EXERCISE INSTRUCTIONS:
The pictures are to be dropped, and the records below are to be restated word for word.
##### RECORD SET #####
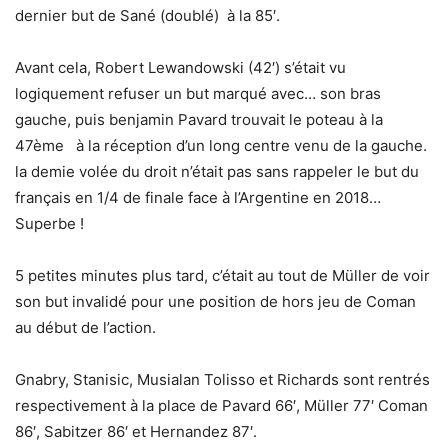
dernier but de Sané (doublé) à la 85′.
Avant cela, Robert Lewandowski (42′) s’était vu
logiquement refuser un but marqué avec… son bras
gauche, puis benjamin Pavard trouvait le poteau à la
47ème à la réception d’un long centre venu de la gauche.
la demie volée du droit n’était pas sans rappeler le but du
français en 1/4 de finale face à l’Argentine en 2018…
Superbe !
5 petites minutes plus tard, c’était au tout de Müller de voir
son but invalidé pour une position de hors jeu de Coman
au début de l’action.
Gnabry, Stanisic, Musialan Tolisso et Richards sont rentrés
respectivement à la place de Pavard 66′, Müller 77′ Coman
86′, Sabitzer 86′ et Hernandez 87′.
#####
RESULT OF THIS EXERCISE:
dernier but de Sané (doublé) à la 85′.
Avant cela, Robert Lewandowski (42′) s’était vu
logiquement refuser un but marqué avec… son bras
gauche, puis benjamin Pavard trouvait le poteau à la
47ème à la réception d’un long centre venu de la gauche.
la demie volée du droit n’était pas sans rappeler le but du
français en 1/4 de finale face à l’Argentine en 2018…
Superbe !
5 petites minutes plus tard, c’était au tout de Müller de voir
son but invalidé pour une position de hors jeu de Coman
au début de l’action.
Gnabry, Stanisic, Musialan Tolisso et Richards sont rentrés
respectivement à la place de Pavard 66′, Müller 77′ Coman
86′, Sabitzer 86′ et Hernandez 87′.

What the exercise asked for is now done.